City officials are particularly excited about the system's potential for increasing citizen involvement in public safety. If a rash of burglaries or violent crimes has been committed in a particular neighborhood, the mass notification system will provide police with a quick and efficient way of alerting residents of that fact -- and to solicit their help in identifying suspects.
Citing feedback from a recent citizen survey, the administration of Mayor Dewey Bartlett Jr. has stressed the need to improve communication with Tulsa residents. The mayor believes the planned mass notification system is an efficient way of doing that.
"Our citizens live in a world of instant messages, emails and cell phones," he said in a statement. "It is difficult and ineffective to reach many of them using traditional methods of mail and land-line phones.

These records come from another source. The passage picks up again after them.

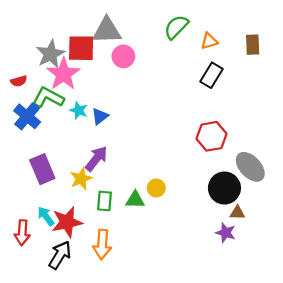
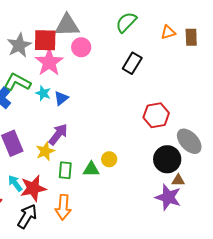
orange triangle: (209, 41) -> (168, 32), moved
pink star: (63, 74) -> (49, 62), moved
black rectangle: (212, 75) -> (132, 63), moved
purple star: (226, 233) -> (168, 197), size x1.5

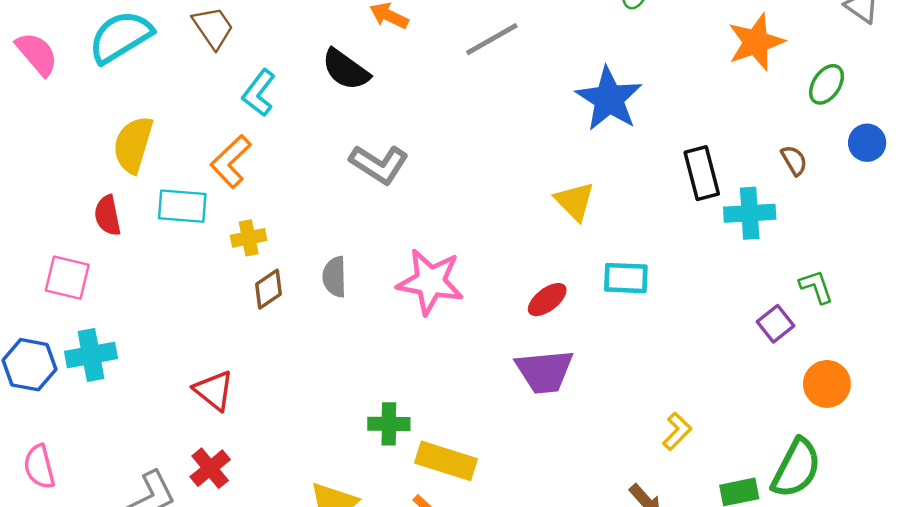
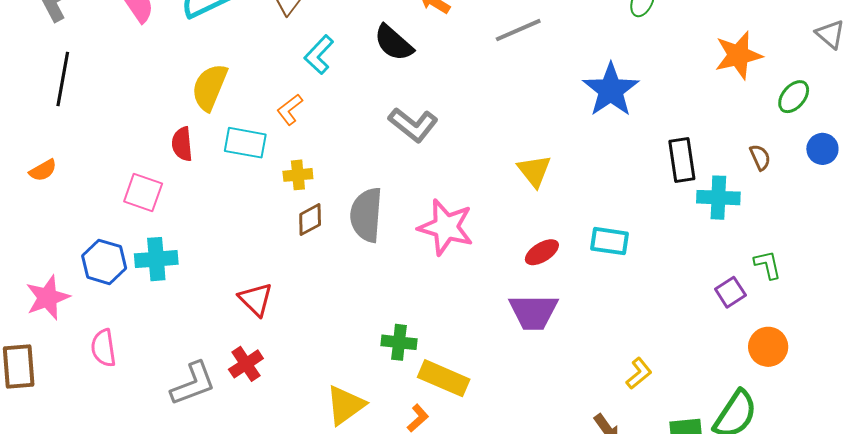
orange L-shape: (231, 161) -> (290, 110), size x0.7
yellow triangle: (575, 201) -> (534, 171), moved
gray semicircle: (335, 277) -> (366, 215), size x1.6

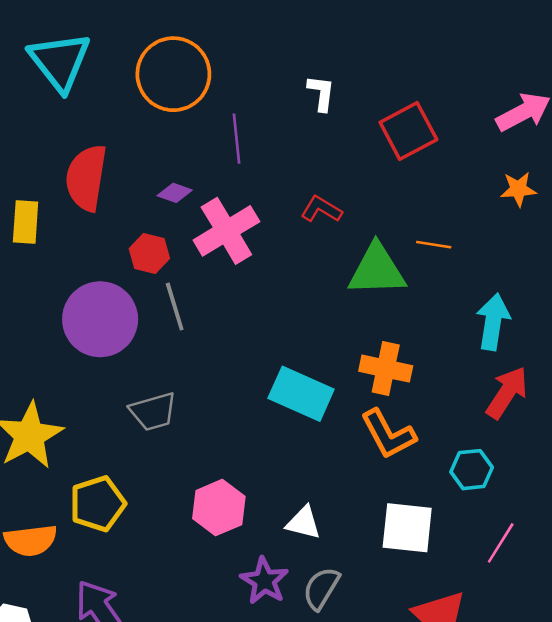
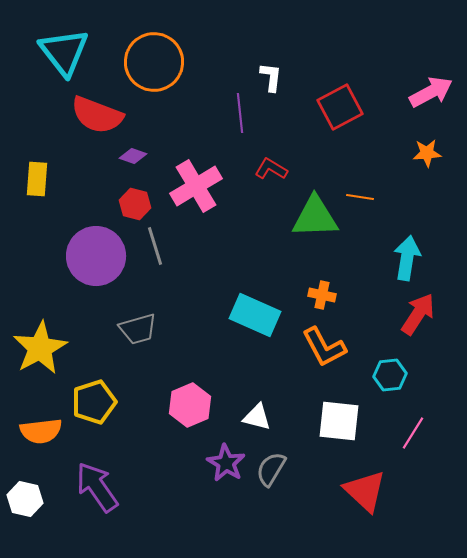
purple line: (237, 139) -> (240, 113), moved
red semicircle: (86, 178) -> (97, 115), moved, turned -78
purple diamond: (175, 193) -> (133, 156), moved
orange cross: (386, 369) -> (322, 295), size x0.7

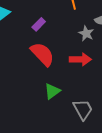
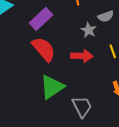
purple rectangle: (39, 24) -> (41, 19), size x1.6
green triangle: (52, 91) -> (52, 87), size x1.5

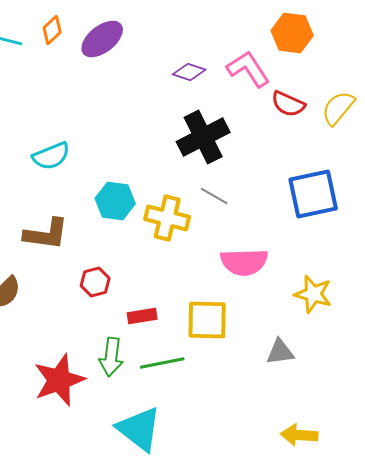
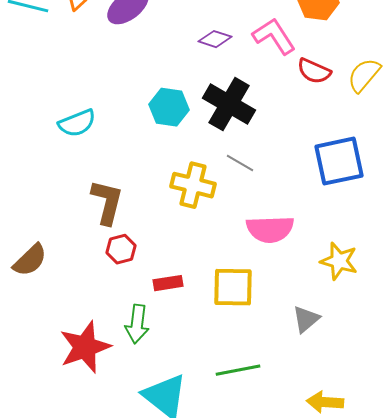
black cross: (203, 137) -> (229, 104), turned -33
cyan hexagon: (115, 201) -> (169, 107), moved
brown L-shape: (46, 234) -> (107, 202), moved, turned -84
gray triangle: (280, 352) -> (306, 319), turned -32
green line: (162, 363) -> (238, 370), moved

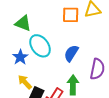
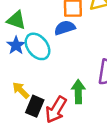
blue semicircle: (71, 53) -> (65, 28), moved, turned 42
blue star: (20, 57) -> (16, 45), moved

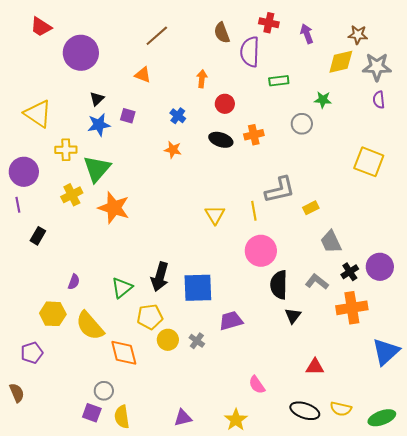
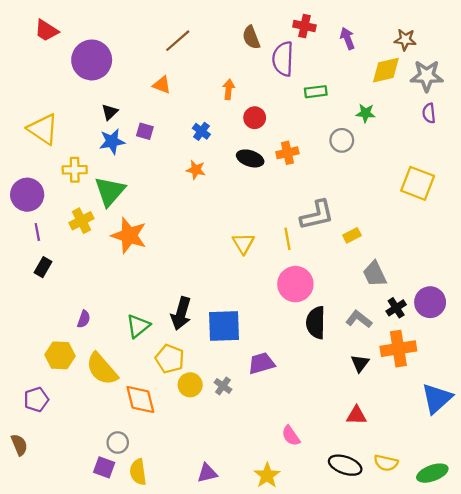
purple line: (18, 205) -> (37, 232), moved
black triangle: (293, 316) -> (360, 363), moved
yellow pentagon: (150, 317) -> (170, 359), turned 30

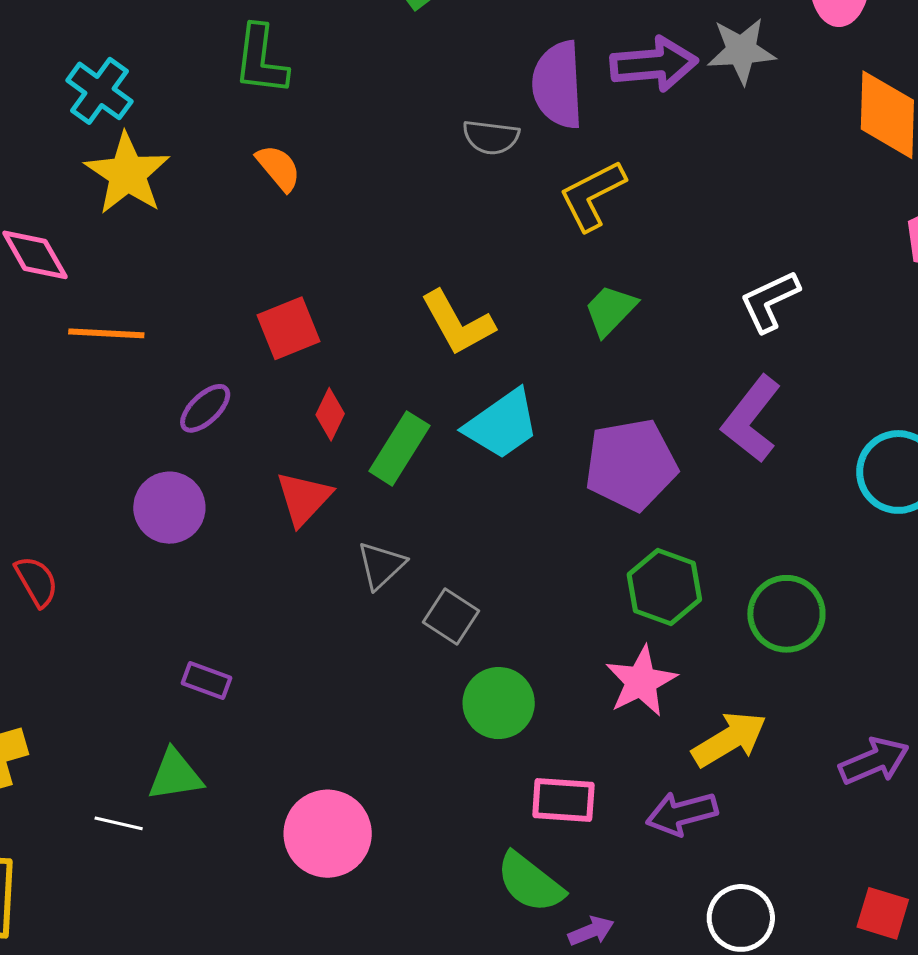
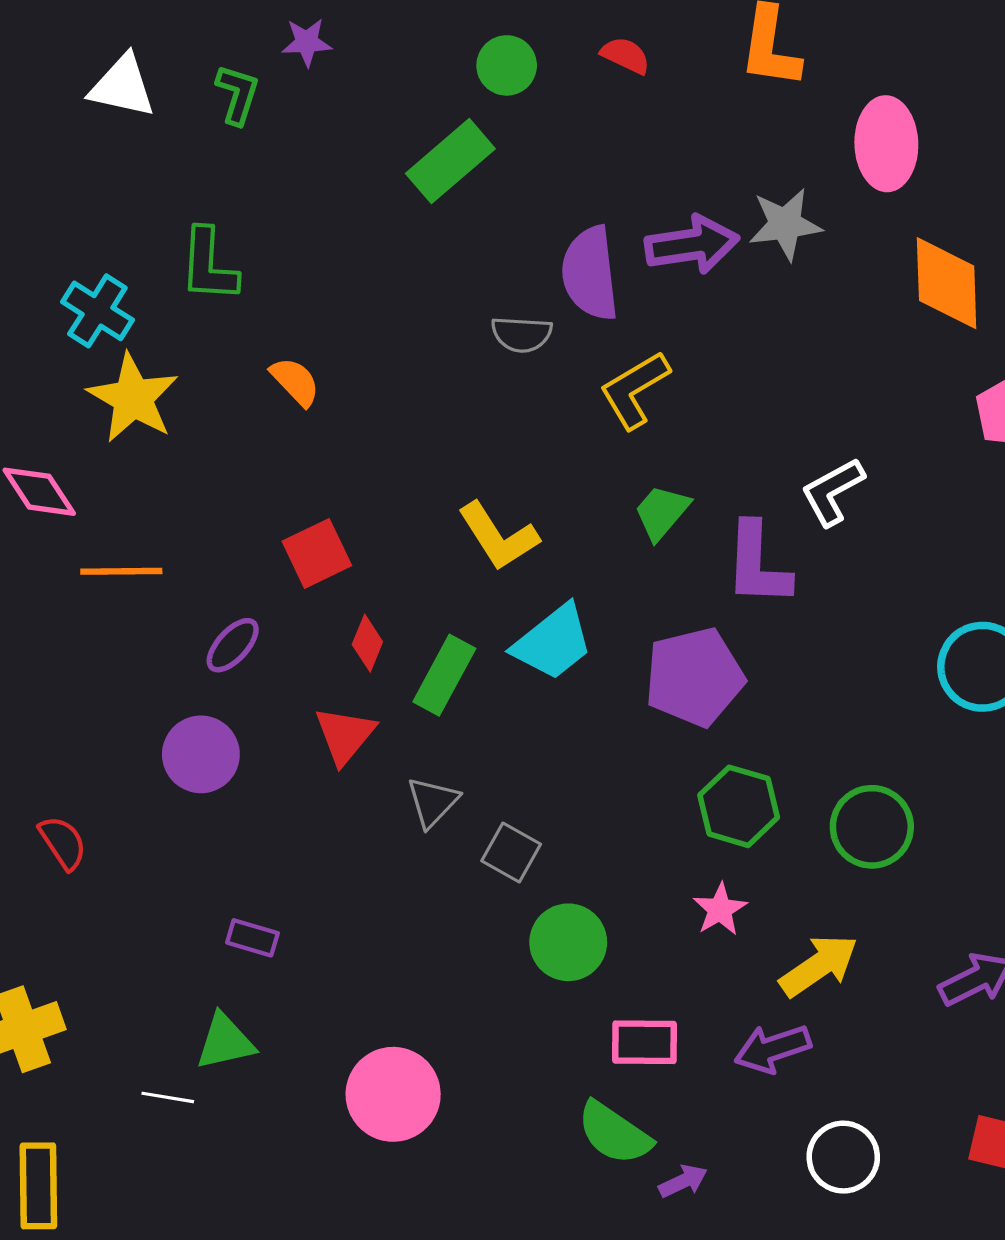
green L-shape: (261, 60) -> (209, 265), moved
purple L-shape: (751, 419) -> (757, 564), moved, turned -32
pink star: (641, 681) -> (720, 909), size x0.7

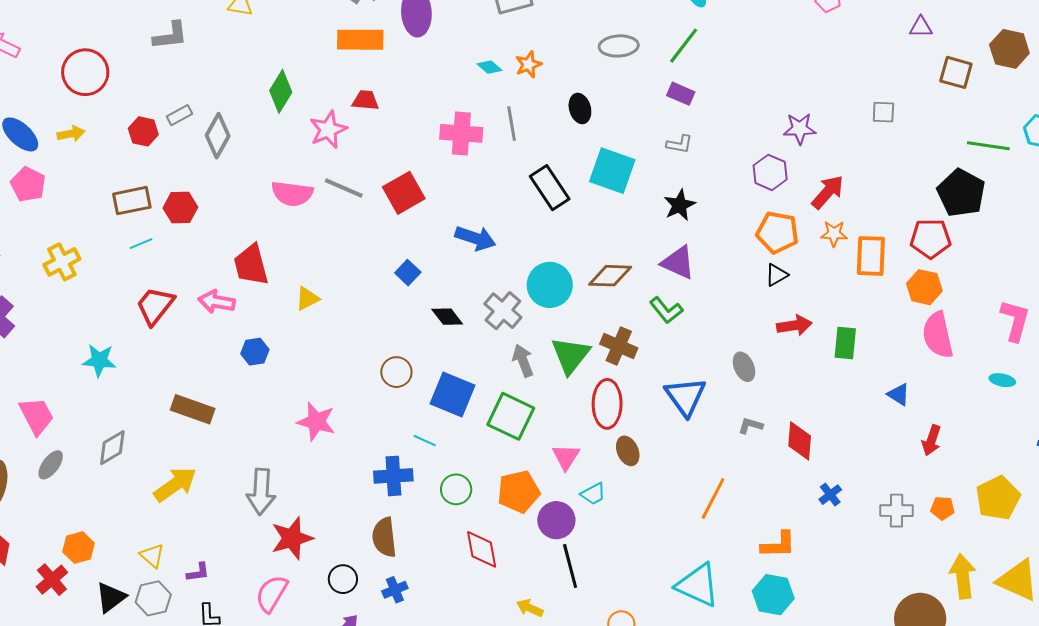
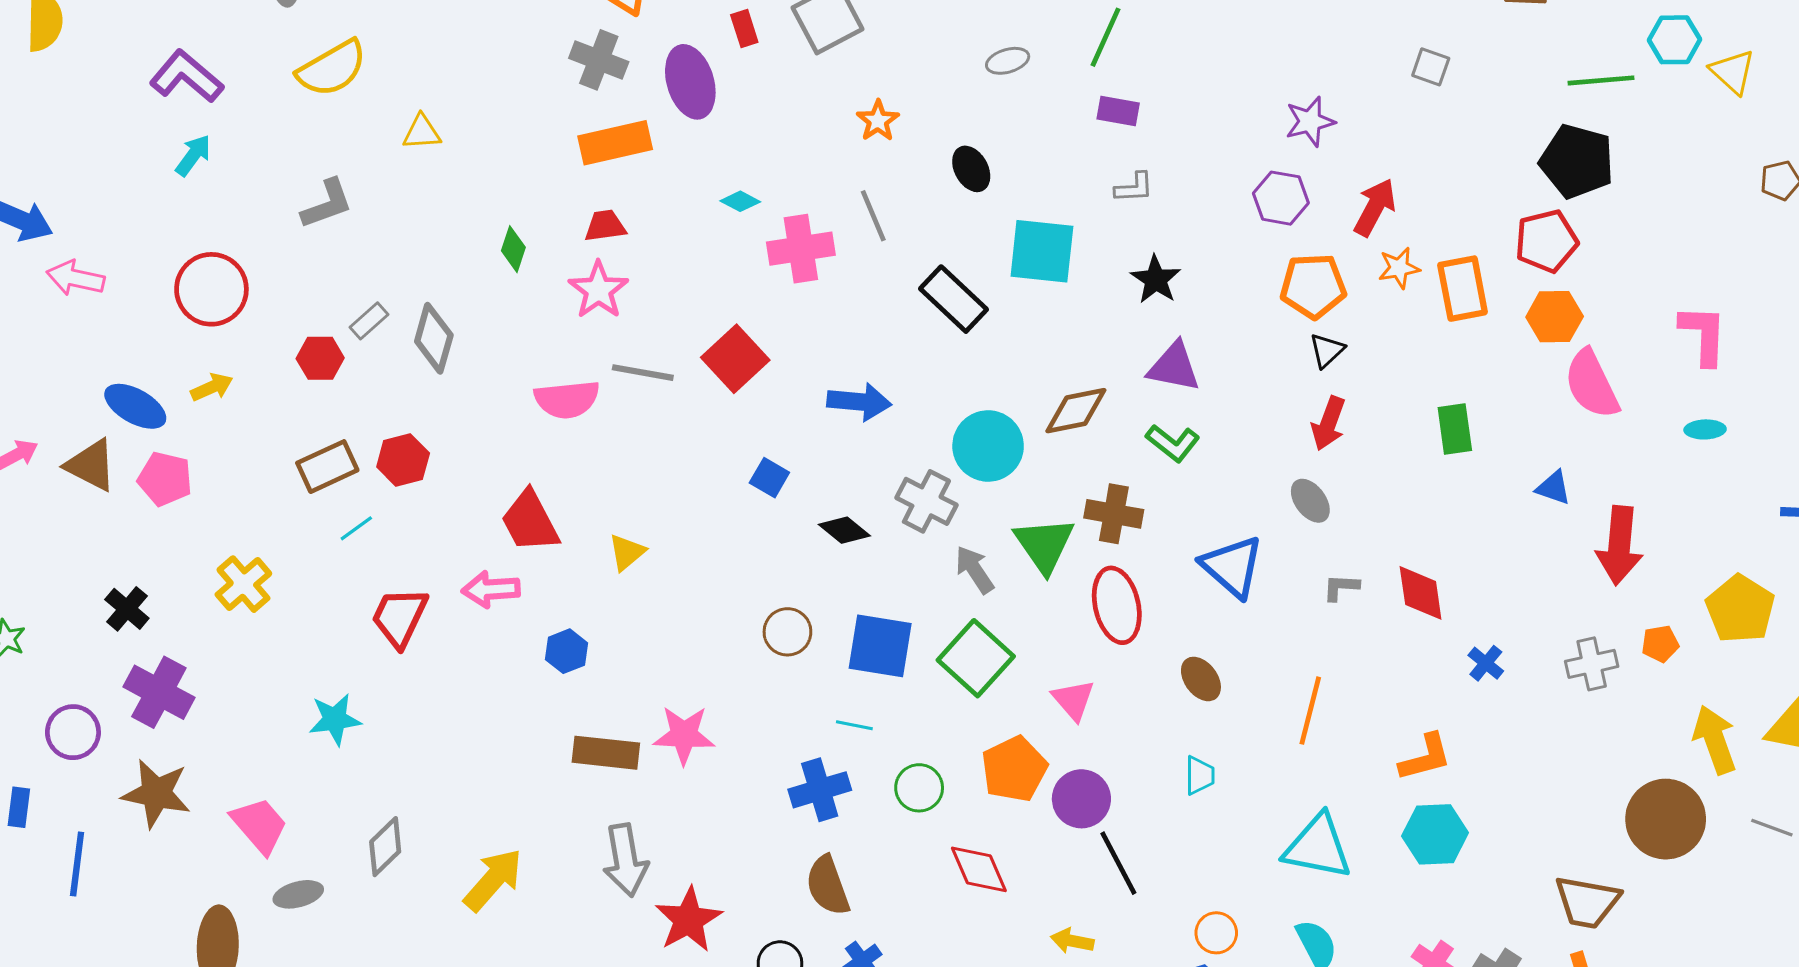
gray ellipse: (619, 46) -> (1008, 61), size x0.7
cyan diamond: (489, 67) -> (740, 201), moved
green diamond: (281, 91) -> (513, 249), size x0.7
red trapezoid: (365, 100) -> (605, 226), moved
gray square: (883, 112) -> (1431, 67), turned 30
red arrow: (794, 325) -> (1328, 423), moved, turned 132
brown rectangle: (193, 409) -> (606, 753), moved
green square: (511, 416) -> (976, 658), turned 30
red arrow: (931, 440) -> (1619, 545), size x1.6
brown ellipse: (628, 451) -> (1201, 679), moved
gray ellipse: (51, 465) -> (298, 894), turned 52
cyan trapezoid: (593, 494) -> (1200, 775), moved, turned -48

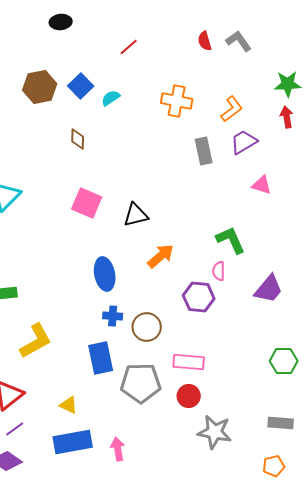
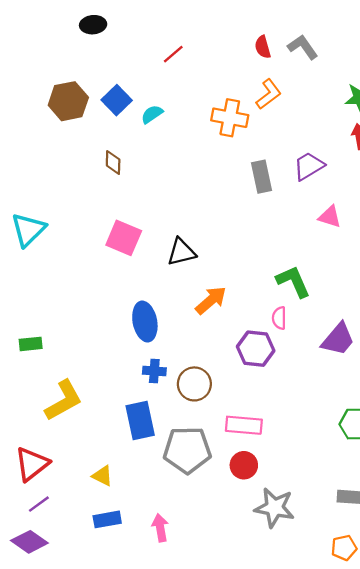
orange L-shape: (232, 109) -> (269, 94), moved
blue rectangle: (73, 442) -> (107, 519), size x0.6

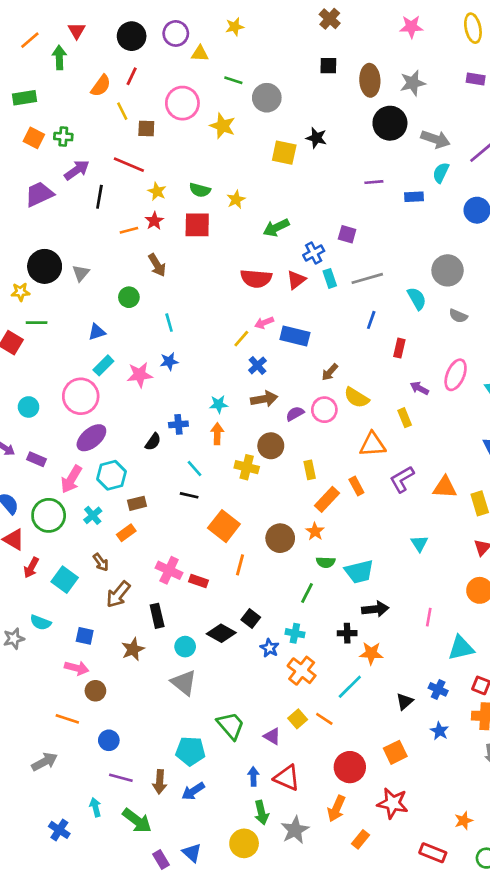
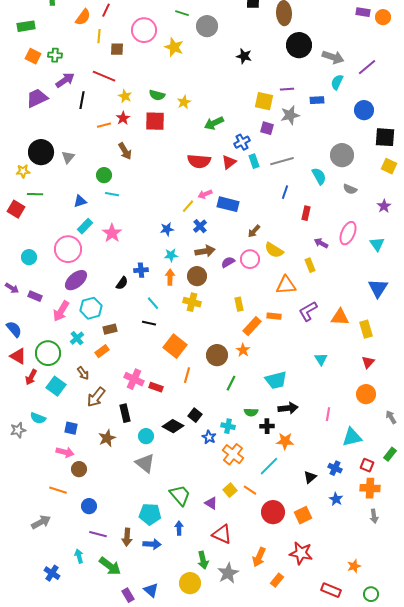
gray star: (413, 83) -> (290, 115), moved
yellow line: (122, 111) -> (99, 36), turned 32
yellow square: (284, 153) -> (264, 101), moved
cyan line: (169, 323) -> (112, 194), moved, turned -64
blue star: (169, 361) -> (167, 229), moved
pink star: (140, 375) -> (112, 233), turned -30
brown circle: (271, 446) -> (197, 276), moved
orange rectangle: (356, 486) -> (274, 316), turned -56
green circle: (49, 515) -> (48, 353), moved
green semicircle: (326, 562) -> (251, 412), moved
green line: (307, 593) -> (231, 383), moved
red circle: (350, 767) -> (273, 512), moved
blue arrow: (253, 776) -> (179, 528), moved
blue arrow: (193, 791) -> (152, 544), turned -144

A mass notification system will improve our chances of successfully reaching Tulsans using the communication devices they prefer. It will empower our citizens to take appropriate action in emergencies and invite them to partake in municipal services in which they are interested."
The equipment is expected cost between $150,000 and $170,000, and U.S. Department of Homeland Security funding will be used to cover the cost of its operation for the first year. O'Malley said Tulsa officials have been interested in installing such a system for the last 10 years, but Ben Stout, the chief information officer for the project, said it was a good thing the city waited until now to move forward.
"This equipment cost $500,000 originally," he said. "Now we think we can do it for somewhere around $150,000."
Implementation of the system is likely to result in some cost savings for a number of city departments, O'Malley said, citing Tulsa Police as an example.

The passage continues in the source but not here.